Ces aides publiques sont payées au final par les utilisateurs via de nouvelles taxes sur leurs factures. Les prix de l'électricité des ménages outre-Rhin ont ainsi plus que doublé en un peu plus d'une décennie. Ils sont passés de 0,14 €/kWh en 2000 à plus de 0,29 €/kWh aujourd'hui. Une récente étude de l'Association allemande des industries de l'énergie et de l'eau (BDEW) montrait que 52 % de la facture d'électricité payée par les particuliers étaient composés de taxes et d'aides aux énergies renouvelables.
Les entreprises ne sont pas non plus épargnées par cette envolée des prix. Des experts estiment ainsi que la République fédérale aurait pu accroître ses exportations de 52 milliards d'euros de 2008 à 2013 si ses coûts énergétiques étaient comparables à ceux de ses cinq principaux partenaires commerciaux.
Une note salée pour nos voisins au regard de la faiblesse des prix de l'électricité applicables actuellement dans l'hexagone. En effet, d'après les calculs d'Eurostat, le coût du kWh pour un ménage français est 87,4% moins cher pour les particuliers en France par rapport à l'Allemagne.

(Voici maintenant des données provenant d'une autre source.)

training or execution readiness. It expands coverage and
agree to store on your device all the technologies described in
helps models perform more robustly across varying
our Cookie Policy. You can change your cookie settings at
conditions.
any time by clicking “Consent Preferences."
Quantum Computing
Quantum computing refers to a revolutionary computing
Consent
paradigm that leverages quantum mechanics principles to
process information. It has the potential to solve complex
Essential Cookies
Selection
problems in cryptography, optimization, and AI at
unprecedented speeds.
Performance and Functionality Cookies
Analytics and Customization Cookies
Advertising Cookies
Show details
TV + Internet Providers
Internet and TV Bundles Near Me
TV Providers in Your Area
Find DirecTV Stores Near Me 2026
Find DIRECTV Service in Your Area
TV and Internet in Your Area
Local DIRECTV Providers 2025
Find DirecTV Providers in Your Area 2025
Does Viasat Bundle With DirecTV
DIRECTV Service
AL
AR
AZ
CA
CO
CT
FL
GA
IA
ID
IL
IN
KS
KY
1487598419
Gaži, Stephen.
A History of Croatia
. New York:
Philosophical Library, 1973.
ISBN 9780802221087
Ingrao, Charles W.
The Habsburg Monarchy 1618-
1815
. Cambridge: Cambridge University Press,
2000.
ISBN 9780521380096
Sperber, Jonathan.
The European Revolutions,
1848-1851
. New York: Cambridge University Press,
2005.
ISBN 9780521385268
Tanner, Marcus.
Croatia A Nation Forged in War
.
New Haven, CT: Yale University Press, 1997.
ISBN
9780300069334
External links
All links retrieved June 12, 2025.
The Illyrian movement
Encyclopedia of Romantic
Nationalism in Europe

Si on prend la consommation moyenne d'électricité d'un ménage en France, la facture est d'une cinquantaine d'euros par mois contre plus de 90 euros de l'autre côté du Rhin.

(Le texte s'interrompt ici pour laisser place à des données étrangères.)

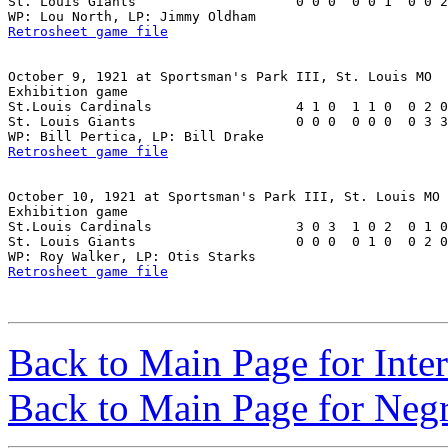
St. Louis Giants                    0 0 0  0 0 1  0 0 2
Retrosheet game file
October 9, 1921 at Sportsman's Park III, St. Louis MO

Exhibition game

St.Louis Cardinals                  4 1 0  1 1 0  0 2 0
St. Louis Giants                    0 0 0  0 0 0  0 3 3
Retrosheet game file
October 10, 1921 at Sportsman's Park III, St. Louis MO

Exhibition game

St.Louis Cardinals                  3 0 3  1 0 2  0 1 0
St. Louis Giants                    0 0 0  0 1 0  0 2 0
Retrosheet game file
Back to Main Page for Inter
Back to Main Page for Neg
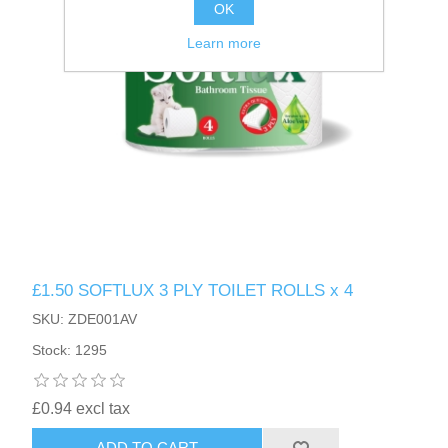
OK
Learn more
£1.50 SOFTLUX 3 PLY TOILET ROLLS x 4
SKU: ZDE001AV
Stock: 1295
£0.94 excl tax
ADD TO CART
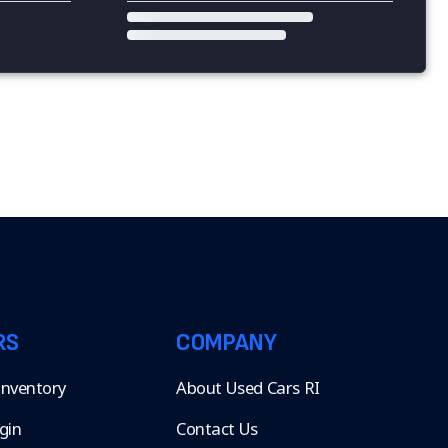
RS
COMPANY
 Inventory
About Used Cars RI
gin
Contact Us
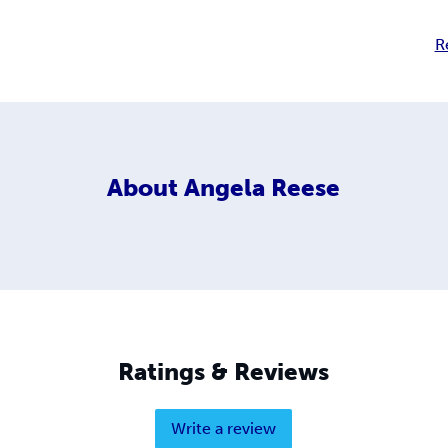
R
About
Angela Reese
Ratings & Reviews
Write a review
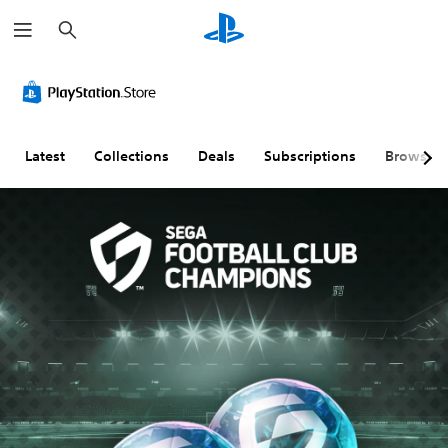
S
e
a
r
c
h
Latest
Collections
Deals
Subscriptions
Browse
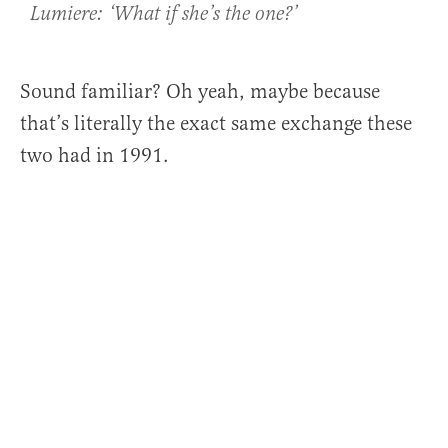
Lumiere: ‘What if she’s the one?’
Sound familiar? Oh yeah, maybe because
that’s literally the exact same exchange these
two had in 1991.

Ajoutées à cela, les fermetures successives des centrales nucléaires restent aujourd'hui principalement compensées par l'augmentation de la production d'électricité au charbon (fortement émettrice de gaz à effet de serre) et mettent en péril la sécurité d'approvisionnement du réseau électrique national.

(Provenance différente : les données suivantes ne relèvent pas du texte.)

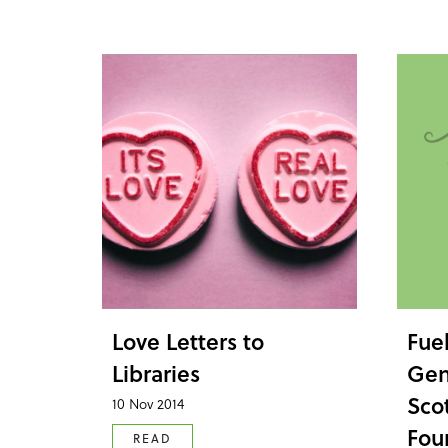
Love Letters to
Fue
Libraries
Gen
Sco
10 Nov 2014
Fou
READ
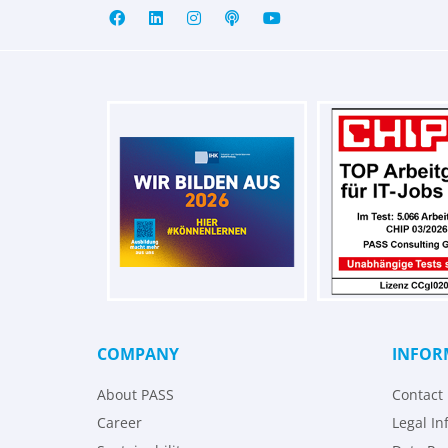
COMPANY
INFOR
About PASS
Contact
Career
Legal In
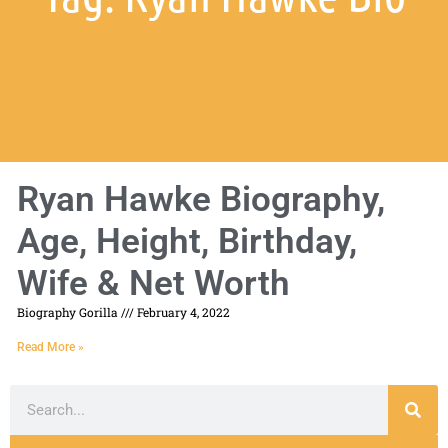
Ryan Hawke Biography,
Age, Height, Birthday,
Wife & Net Worth
Biography Gorilla
February 4, 2022
Read More »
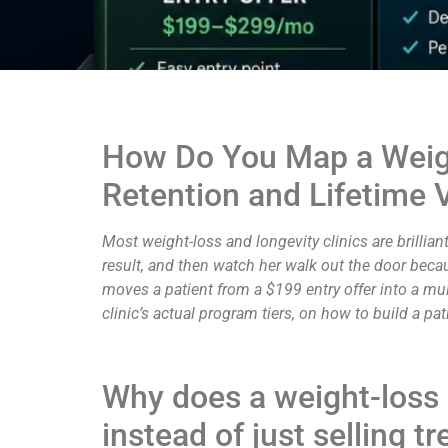
How Do You Map a Weight
Retention and Lifetime 
Most weight-loss and longevity clinics are brilliant 
result, and then watch her walk out the door becau
moves a patient from a $199 entry offer into a mult
clinic’s actual program tiers, on how to build a pa
Why does a weight-loss 
instead of just selling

La production énergétique de la France repose quant à elle pour une majeure partie sur le nucléaire (75%) et peut se prévaloir d'un indice d'émission de CO2 largement favorable de 5 tonnes de CO2 par an contre plus de 9 tonnes en Allemagne. En termes d'énergie primaire, la part des énergies fossiles est de 53 % en France alors qu'elle est de plus de 80 % en Allemagne qui a vu sa consommation de charbon exploser ces dernières années.
Au final, l'institut IW tire la sonnette d'alarme et prévient le gouvernement d'Angela Merkel sur les risques d'une telle politique énergétique à long terme. Comme le résume Carsten Linnemann, président de l'Association des PME et membre du parti chrétien-démocrate (CDU), "les conséquences de la transition énergétique deviennent une menace pour l'attrait de l'Allemagne car elles risquent de dissuader les investisseurs et de provoquer des pertes d'emplois".